Doc nodded, smiling, encouraging him to continue, and Alastair got it. "But they
fired the projectile through the wards
, got past them physically. I understand. Damned clever."

Doc's smile turned grim. "Which means
my wards are effectively useless. I wonder if they can adapt this device for longer-range attacks. Get through any set of wards. I'll have to prepare some new types. All of this means that whoever they are—I assume the Changeling—have a deviser working with them."

"Hey," said Harris. They all looked at him. "Don't you think it's about time you called the police?"

"The . . . police," Alastair echoed.

"You know. Whoever you call when people break into your house, try to kill you, and get killed. They come, they arrest people, there are trials . . . Police."

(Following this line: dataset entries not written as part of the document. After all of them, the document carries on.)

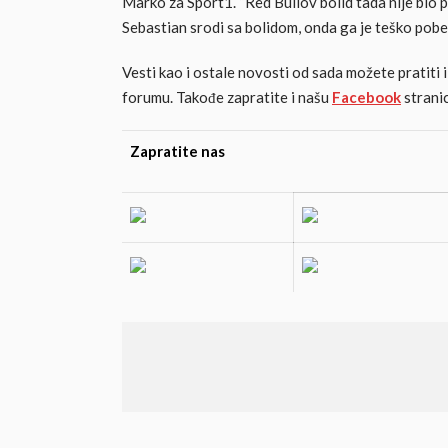
Marko za Sport1. “Red Bullov bolid tada nije bio 
Sebastian srodi sa bolidom, onda ga je teško pobed
Vesti kao i ostale novosti od sada možete pratiti
forumu. Takođe zapratite i našu
Facebook
stranic
Zapratite nas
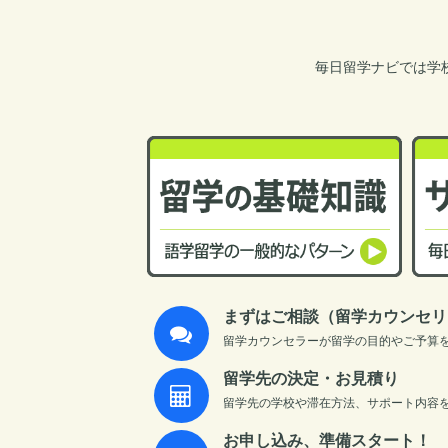
毎日留学ナビでは学
まずはご相談（留学カウンセリ
留学カウンセラーが留学の目的やご予算
留学先の決定・お見積り
留学先の学校や滞在方法、サポート内容
お申し込み、準備スタート！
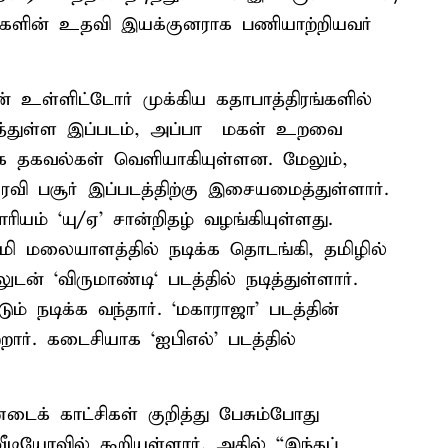
வர்களின் உதவி இயக்குனராக பணியாற்றியவர்
தன் உள்ளிட்டோர் முக்கிய கதாபாத்திரங்களில்
ித்துள்ள இப்படம், அப்பா – மகள் உறவை
 தகவல்கள் வெளியாகியுள்ளன. மேலும்,
ி பசூர் இப்படத்திற்கு இசையமைத்துள்ளார்.
ரியம் ‘யு/ஏ’ சான்றிதழ் வழங்கியுள்ளது.
ராமி மலையாளத்தில் நடிக்க தொடங்கி, தமிழில்
டன் ‘விருமாண்டி‘ படத்தில் நடித்துள்ளார்.
டும் நடிக்க வந்தார். ‘மகாராஜா’ படத்தின்
றார். கடைசியாக ‘ஐபிஎல்’ படத்தில்
்டைக் காட்சிகள் குறித்து பேசும்போது
யோவில் கூறியுள்ளார். அதில் “இந்தப்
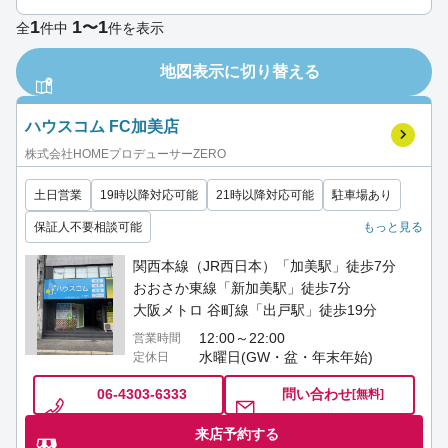
1
1
1
〜
全
件中
件を表示
地図表示に切り替える
ハウスコム FC加美店
株式会社HOMEプロデューサーZERO
土日営業
19時以降対応可能
21時以降対応可能
駐車場あり
保証人不要相談可能
もっと見る
関西本線（JR西日本）「加美駅」徒歩7分
おおさか東線「新加美駅」徒歩7分
大阪メトロ 谷町線「出戸駅」徒歩19分
12:00～22:00
営業時間
水曜日(GW・盆・年末年始)
定休日
06-4303-6333
問い合わせ
[無料]
来店予約する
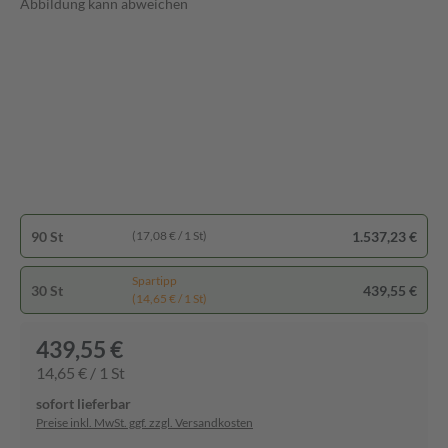
Abbildung kann abweichen
90 St
1.537,23 €
(17,08 € / 1 St)
Spartipp
30 St
439,55 €
(14,65 € / 1 St)
439,55 €
14,65 € / 1 St
sofort lieferbar
Preise inkl. MwSt. ggf. zzgl. Versandkosten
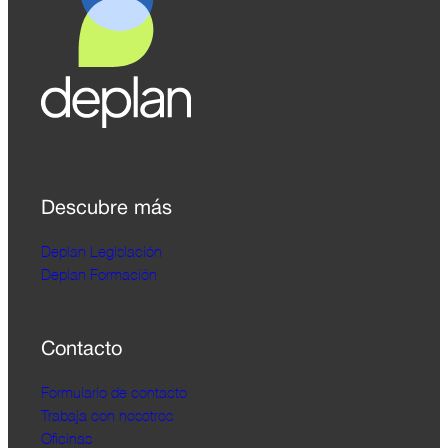
Descubre más
Deplan Legislación
Deplan Formación
Contacto
Formulario de contacto
Trabaja con nosotros
Oficinas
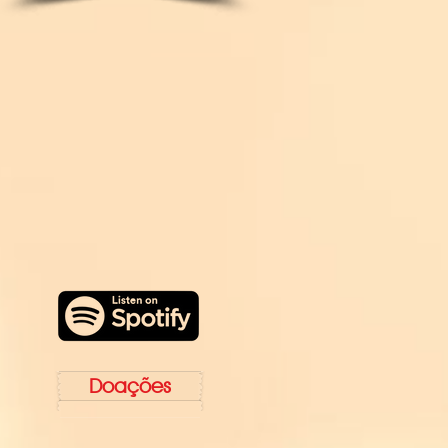
Doações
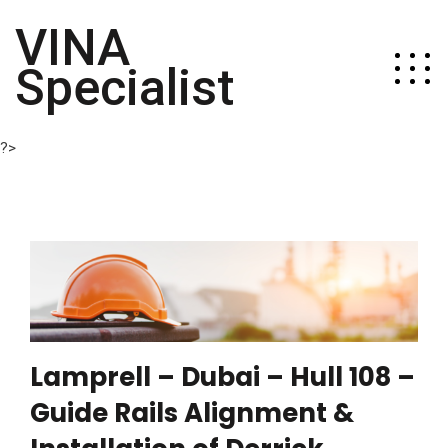
VINA
Specialist
?>
Lamprell – Dubai – Hull 108 –
Guide Rails Alignment &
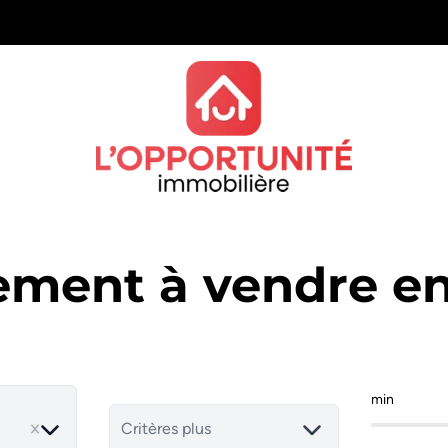
ement à vendre en
min
ve
Critères plus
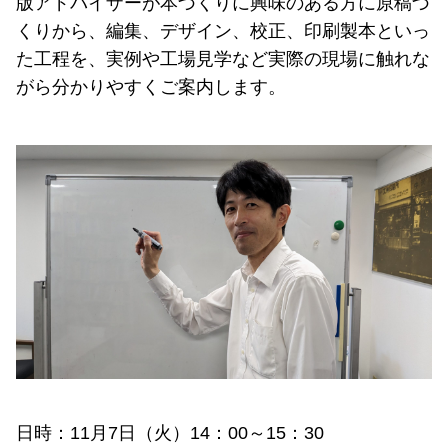
版アドバイザーが本づくりに興味のある方に原稿づ
くりから、編集、デザイン、校正、印刷製本といっ
た工程を、実例や工場見学など実際の現場に触れな
がら分かりやすくご案内します。
日時：11月7日（火）14：00～15：30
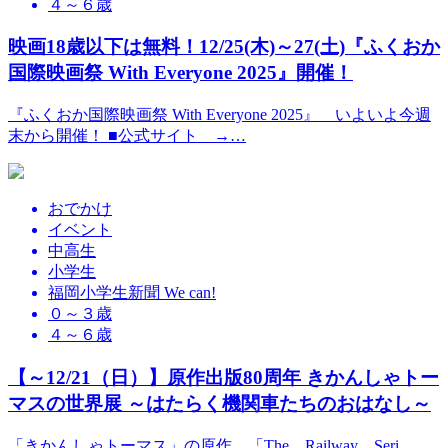
４～６歳
映画18歳以下は無料！12/25(木)～27(土)『ふくおか
国際映画祭 With Everyone 2025』開催！
『ふくおか国際映画祭 With Everyone 2025』 いよいよ今週
末から開催！ ■公式サイト →…
おでかけ
イベント
中高生
小学生
福岡小学生新聞 We can!
０～３歳
４～６歳
【～12/21（日）】原作出版80周年 きかんしゃトー
マスの世界展 ～はたらく機関車たちのおはなし～
「きかんしゃトーマス」の原作、「The Railway Seri…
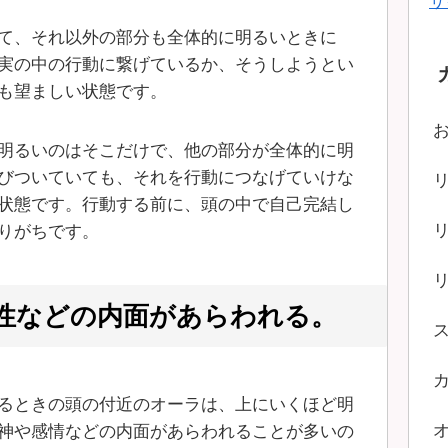
サ
て、それ以外の部分も全体的に明るいときに
実の中の行動に繋げているか、そうしようとい
も望ましい状態です。
明るいのはそこだけで、他の部分が全体的に明
びついていても、それを行動につなげていけな
状態です。行動する前に、頭の中で自己完結し
りがちです。
性などの内面があらわれる。
るときの頭の付近のオーラは、上にいくほど明
神や感情などの内面があらわれることが多いの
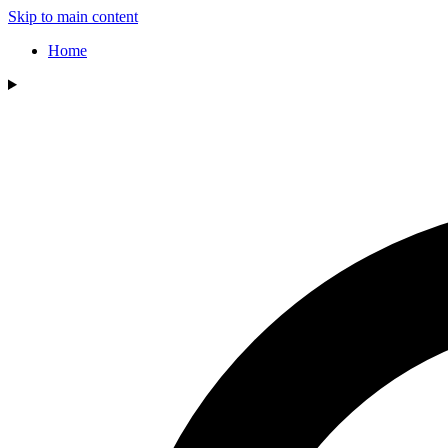
Skip to main content
Home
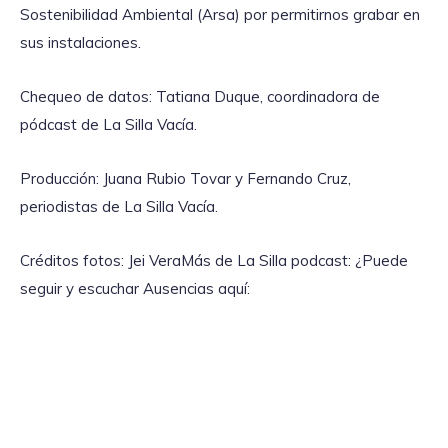
Sostenibilidad Ambiental (Arsa) por permitirnos grabar en
sus instalaciones.
Chequeo de datos: Tatiana Duque, coordinadora de
pódcast de La Silla Vacía.
Producción: Juana Rubio Tovar y Fernando Cruz,
periodistas de La Silla Vacía.
Créditos fotos: Jei VeraMás de La Silla podcast: ¿Puede
seguir y escuchar Ausencias aquí:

Doc nodded and stood. "I have a commission with the Novimagos Guard by special order of the King. By extension, so do my associates. So in a sense, we
the . . . police. Proper forms are being observed."

"That makes me feel
much better."

"Everyone, change for the street. Alastair, get Harris some appropriate clothes. We need to find the place where Harris arrived."


Alastair took Harris up two floors by back stairways to a small, bare bedroom. The room was dusty and had a fan mounted on a swivel bracket on the wall. The anonymity of the furnishings gave the place the feel of a hotel room. However, its closet was stuffed full of men's and women's garments in various sizes, and in a few minutes Alastair had found him an outfit to replace his torn, smoke-stained clothes.